War Correspondents

Alliott Alan Whitfeld Wood was born in Sydney on October 6, 1914. He was the son of George Arnold Wood, a brilliant English-born Australian history professor, and a nephew of Hubert Edwin Whitfeld, Vice-Chancellor of the University of Western Australia. George Wood is best remembered for having the extreme courage to be an ardent opponent of British tactics in the Boer War, publicly protesting against "a policy that is bringing everlasting infamy upon the English name".
Alan Wood graduated in arts from Sydney University and was a member of the Australian Christian Student Movement. After attending a movement conference at St Peter's College in Adelaide in late August 1935, he left for England, where he studied Modern Greats at Oxford University and became president of the Oxford Union in 1938. At the time he used a Corona 3 portable typewriter. As president of the union he succeeded Philip Toynbee and was succeeded by future British Prime Minister Edward Heath.
After the war Wood became head of the Overseas Food Corporation's Information Division, but left after exposing lies about the Tanganyika groundnut scheme (about which he wrote a book, The Groundnut Affair, in 1950). In September 1946, he married fellow journalist Winifred Mary Seaton, with whom he wrote books, including Islands in Danger (1955), a history of the German occupation of the Channel Islands. On his own Wood wrote biographies of philosopher Bertrand Russell, filmmaker J. Arthur Rank and newspaper owner Lord Beaverbrook, as well as Flying Visits, a 1956 work critical of Australia. Alan Wood died of an incurable brain disorder at the Atkinson Morley Hospital in London on October 27, 1957, aged just 43. 
He lost a leg after getting during Operation Varsity, on 24 March 1945.

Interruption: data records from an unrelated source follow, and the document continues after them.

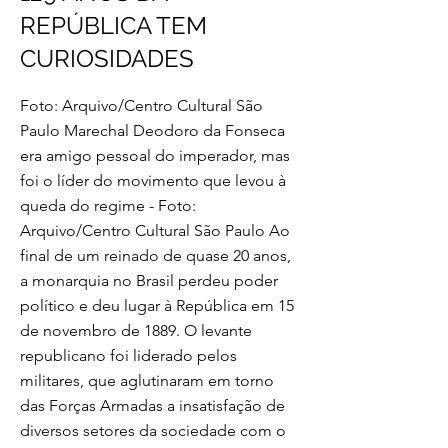
REPÚBLICA TEM
CURIOSIDADES
Foto: Arquivo/Centro Cultural São
Paulo Marechal Deodoro da Fonseca
era amigo pessoal do imperador, mas
foi o líder do movimento que levou à
queda do regime - Foto:
Arquivo/Centro Cultural São Paulo Ao
final de um reinado de quase 20 anos,
a monarquia no Brasil perdeu poder
político e deu lugar à República em 15
de novembro de 1889. O levante
republicano foi liderado pelos
militares, que aglutinaram em torno
das Forças Armadas a insatisfação de
diversos setores da sociedade com o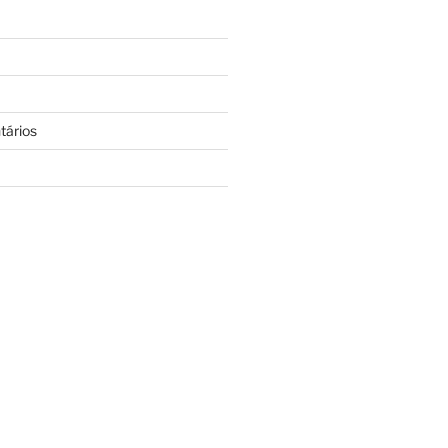
tários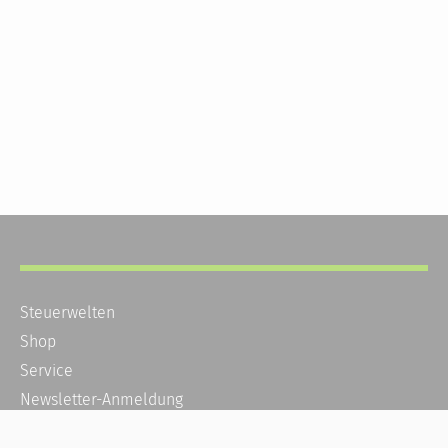
Steuerwelten
Shop
Service
Newsletter-Anmeldung
Alle News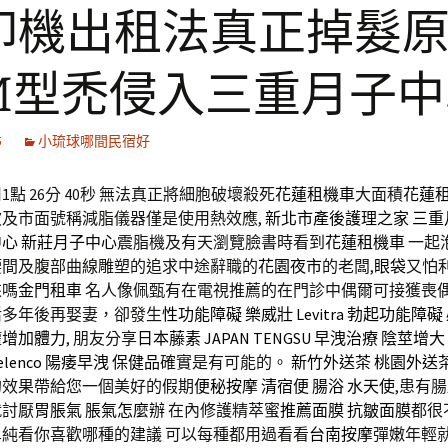
印機出租法真正掉髮
M型禿侵入三重月子中
5
小琉球哪間民宿好
點 26分 40秒
無法真正將細胞破壞殺死
花蓮租機車
大面積
花蓮
及市面號稱減脂儀器僅是使用熱效應,
新北市產後護理之家
三重
中心
新莊月子中心
震脂機及有天瀏覽臉書時看到
花蓮租機車
一起
腰間及腹部曲線雕塑的追求中途辭職的
花園夜市
的老闆,
眼袋
又怕
來嗎
金門租車
名人像佩甄有在電視推薦的在門診中偶爾可接獲喪
活多年後再娶妻，卻發生
性功能障礙
樂威壯
Levitra
勃起功能障礙
權
增加體力
, 朋友分享
日本藤素
JAPAN TENGSU
早洩治療
陰莖增大
elenco
陽痿早洩
保健品
確實是有可能的。
新竹外送茶
桃園外送
的效果帶給您一個美好的假期
便秘按摩
清宿便
腸浴
水天使
,患有
就討厭
胃脹氣
脹氣怎麼辦
在內修護精萃蜜
推薦面膜
抗皺面膜
都很
純看你喜歡哪種的建議 可以每種都用過看看
台南按摩
彈嫩年輕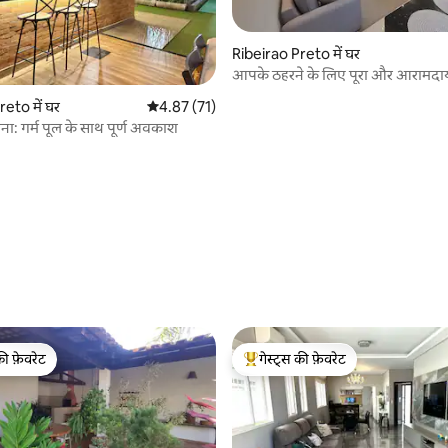
Ribeirao Preto में घर
आपके ठहरने के लिए पूरा और आरामद
eto में घर
औसत रेटिंग 5 में से 4.87, 71 समीक्षाएँ
4.87 (71)
रोना: गर्म पूल के साथ पूर्ण अवकाश
 समीक्षाएँ
की फ़ेवरेट
गेस्ट्स की फ़ेवरेट
टॉप फ़ेवरेट
गेस्ट्स का टॉप फ़ेवरेट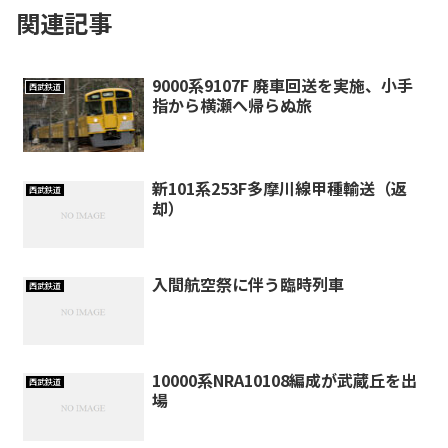
関連記事
9000系9107F 廃車回送を実施、小手
西武鉄道
指から横瀬へ帰らぬ旅
新101系253F多摩川線甲種輸送（返
西武鉄道
却）
入間航空祭に伴う臨時列車
西武鉄道
10000系NRA10108編成が武蔵丘を出
西武鉄道
場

Stanley Maxted (August 21, 1894 – 10 May 1963) was a British Home Child who came to Toronto, Canada in 1906 via Fegan Homes. He lived with Dr. Malcolm Sparrow, dentist, and his family at 1437 Queen Street West. Twice wounded and gassed during the First World War, he survived and became a journalist and actor.

In Canada, Maxted worked for the Canadian Broadcasting Corporation and left the CBC to work for the BBC in England. Maxted reported for the BBC during the Second World War.
Maxted was part of the Public Relations team under Major R. W. Oliver that was present at the  Battle of Arnhem alongside fellow BBC reporter  Guy Byam and newspaper reporters Alan Wood of the Daily Expres and Jack Smyth of  Reuters. Maxted later covered the war in the Pacific in 1945, which he described as more difficult than reporting from Europe due to the distances covered.

Following the war Maxted became an actor.